Package smile.nlp

Natural language processing.

Functions

bag
Link copied to clipboard
fun String.bag(filter: String = "default", stemmer: Stemmer? = porter): Map<String, Int>

Returns the bag of words. The bag-of-words model is a simple representation of text as the bag of its words, disregarding grammar and word order but keeping multiplicity.

bag2
Link copied to clipboard
fun String.bag2(filter: String = "default", stemmer: Stemmer? = porter): Set<String>

Returns the binary bag of words. Presence/absence is used instead of frequencies.

bigram
Link copied to clipboard
fun bigram(p: Double, minFreq: Int, text: List<String>): Array<Bigram>

Identify bigram collocations whose p-value is less than the given threshold.

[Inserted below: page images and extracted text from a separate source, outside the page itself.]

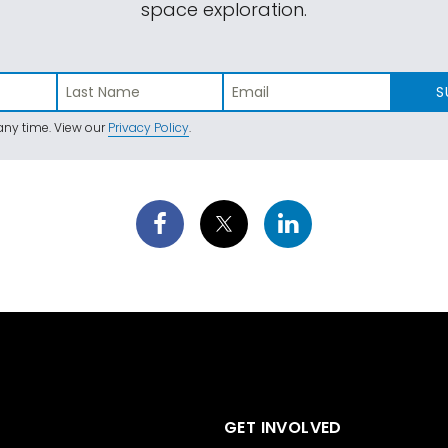
space exploration.
S
ny time. View our
Privacy Policy
.
GET INVOLVED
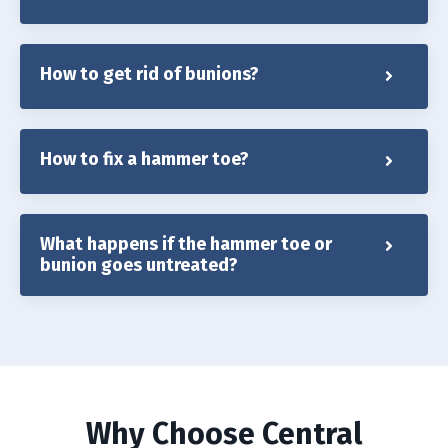
How to get rid of bunions?
How to fix a hammer toe?
What happens if the hammer toe or
bunion goes untreated?
Why Choose Central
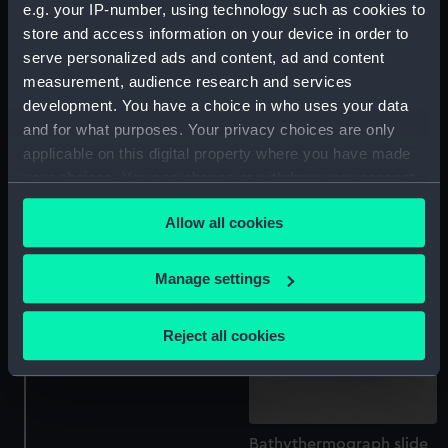
e.g. your IP-number, using technology such as cookies to
store and access information on your device in order to
serve personalized ads and content, ad and content
measurement, audience research and services
development. You have a choice in who uses your data
Bathythermograph slide
Bathythermograph slide
case lid
and for what purposes. Your privacy choices are only
applicable on this digital property where you have made
your choices. You can change or withdraw your consent
any time from the Cookie Declaration or by clicking on
Allow all cookies
the Privacy trigger icon.
If you allow, we would also like to:
Manage settings
Collect information about your geographical
location which can be accurate to within several
Reject all cookies
meters
Bathythermograph slides
Identify your device by actively scanning it for
specific characteristics (fingerprinting)
Find out more about how your personal data is processed
Bathythermograph slide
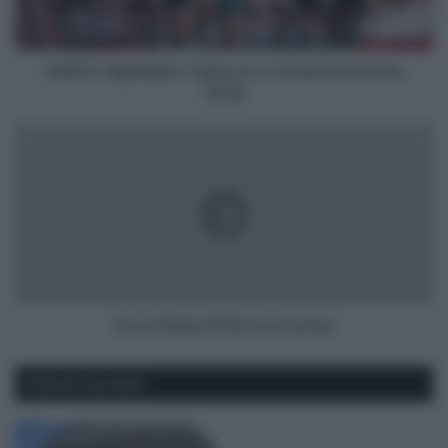
Femenina
2026
VIDEO: Highlights Tappa 4 La Vuelta Femenina
2026
Giro
d'Italia
2026
Live
Center
Giro d'Italia 2026 Live Center
Articoli correlati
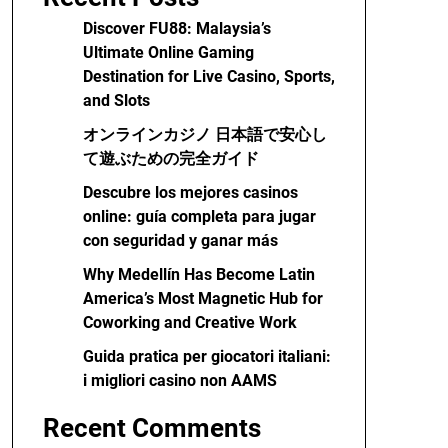
Discover FU88: Malaysia’s
Ultimate Online Gaming
Destination for Live Casino, Sports,
and Slots
オンラインカジノ 日本語で安心し
て遊ぶための完全ガイド
Descubre los mejores casinos
online: guía completa para jugar
con seguridad y ganar más
Why Medellín Has Become Latin
America’s Most Magnetic Hub for
Coworking and Creative Work
Guida pratica per giocatori italiani:
i migliori casino non AAMS
Recent Comments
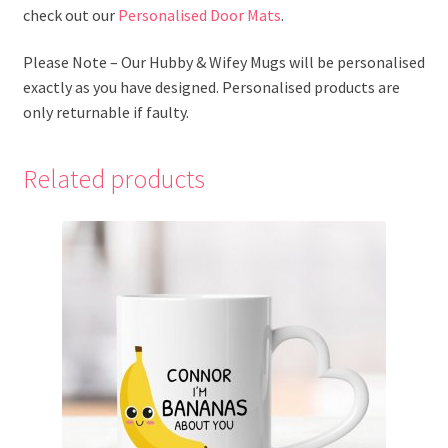
check out our
Personalised Door Mats
.
Please Note – Our Hubby & Wifey Mugs will be personalised
exactly as you have designed. Personalised products are
only returnable if faulty.
Related products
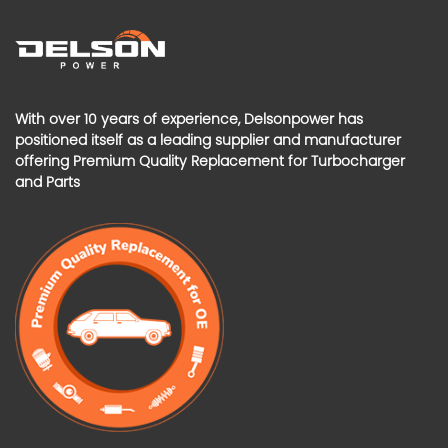
With over 10 years of experience, Delsonpower has
positioned itself as a leading supplier and manufacturer
offering Premium Quality Replacement for Turbocharger
and Parts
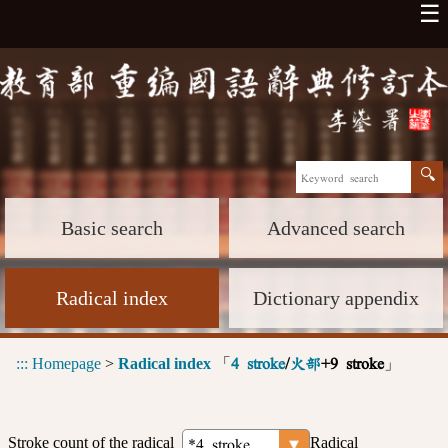
☰
Basic search
Advanced search
Radical index
Dictionary appendix
:::
Homepage
>
Radical index
「
」
4 stroke
/
火部
+9 stroke
Stroke count of the radical
Radical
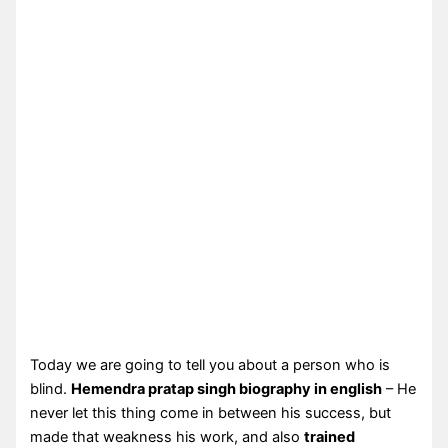
Today we are going to tell you about a person who is
blind.
Hemendra pratap singh biography in english
– He
never let this thing come in between his success, but
made that weakness his work, and also
trained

fun bigram(k: Int, minFreq: Int, text: List<String>): Array<Bigram>

Identify bigram collocations (words that often appear consecutively) within corpora. They may also be used to find other associations between word occurrences.

corpus
Link copied to clipboard
fun corpus(text: List<String>): SimpleCorpus

Creates an in-memory text corpus.

df
Link copied to clipboard
fun df(terms: List<String>, corpus: List<Map<String, Int>>): IntArray

Returns the document frequencies, i.e. the number of documents that contain term.

keywords
Link copied to clipboard
fun String.keywords(k: Int = 10): Array<NGram>

Keyword extraction from a single document using word co-occurrence statistical information.

lancaster
Link copied to clipboard
fun lancaster(word: String): String

The Paice/Husk Lancaster stemming algorithm. The stemmer is a conflation based iterative stemmer. The stemmer, although remaining efficient and easily implemented, is known to be very strong and aggressive. The stemmer utilizes a single table of rules, each of which may specify the removal or replacement of an ending.

ngram
Link copied to clipboard
fun ngram(maxNGramSize: Int, minFreq: Int, text: List<String>): Array<Array<NGram>>

An Apiori-like algorithm to extract n-gram phrases.

normalize
Link copied to clipboard
fun String.normalize(): String

Normalizes Unicode text.

porter
Link copied to clipboard
fun porter(word: String): String

Porter's stemming algorithm. The stemmer is based on the idea that the suffixes in the English language are mostly made up of a combination of smaller and simpler suffixes. This is a linear step stemmer. Specifically it has five steps applying rules within each step. Within each step, if a suffix rule matched to a word, then the conditions attached to that rule are tested on what would be the resulting stem, if that suffix was removed, in the way defined by the rule. Once a Rule passes its conditions and is accepted the rule fires and the suffix is removed and control moves to the next step. If the rule is not accepted then the next rule in the step is tested, until either a rule from that step fires and control passes to the next step or there are no more rules in that step whence control moves to the next step.

postag
Link copied to clipboard
fun String.postag(): Array<PennTreebankPOS>

Returns the (word, part-of-speech) pairs. The text should be a single sentence.

fun postag(sentence: Array<String>): Array<PennTreebankPOS>

Part-of-speech taggers.

sentences
Link copied to clipboard
fun String.sentences(): Array<String>

Splits English text into sentences. Given an English text, it returns a list of strings, where each element is an English sentence. By default, it treats occurrences of '.', '?' and '!' as sentence delimiters, but does its best to determine when an occurrence of '.' does not have this role (e.g. in abbreviations, URLs, numbers, etc.).

tfidf
Link copied to clipboard
fun tfidf(corpus: List<DoubleArray>): List<DoubleArray>

Converts a corpus to TF-IDF feature vectors, which are normalized to L2 norm 1.

fun tfidf(bag: DoubleArray, n: Int, df: IntArray): DoubleArray

Converts a bag of words to a feature vector by TF-IDF, which is normalized to L2 norm 1.

fun tfidf(tf: Double, maxtf: Double, n: Int, df: Int): Double

TF-IDF relevance score between a term and a document based on a corpus.

vectorize
Link copied to clipboard
fun vectorize(terms: Array<String>, bag: Map<String, Int>): DoubleArray

Converts a bag of words to a feature vector.

fun vectorize(terms: List<String>, bag: Set<String>): IntArray

Converts a binary bag of words to a sparse feature vector.

words
Link copied to clipboard
fun String.words(filter: String = "default"): Array<String>

Tokenizes English sentences with some differences from TreebankWordTokenizer, notably on handling not-contractions. If a period serves as both the end of sentence and a part of abbreviation, e.g. etc. at the end of sentence, it will generate tokens of "etc." and "." while TreebankWordTokenizer will generate "etc" and ".".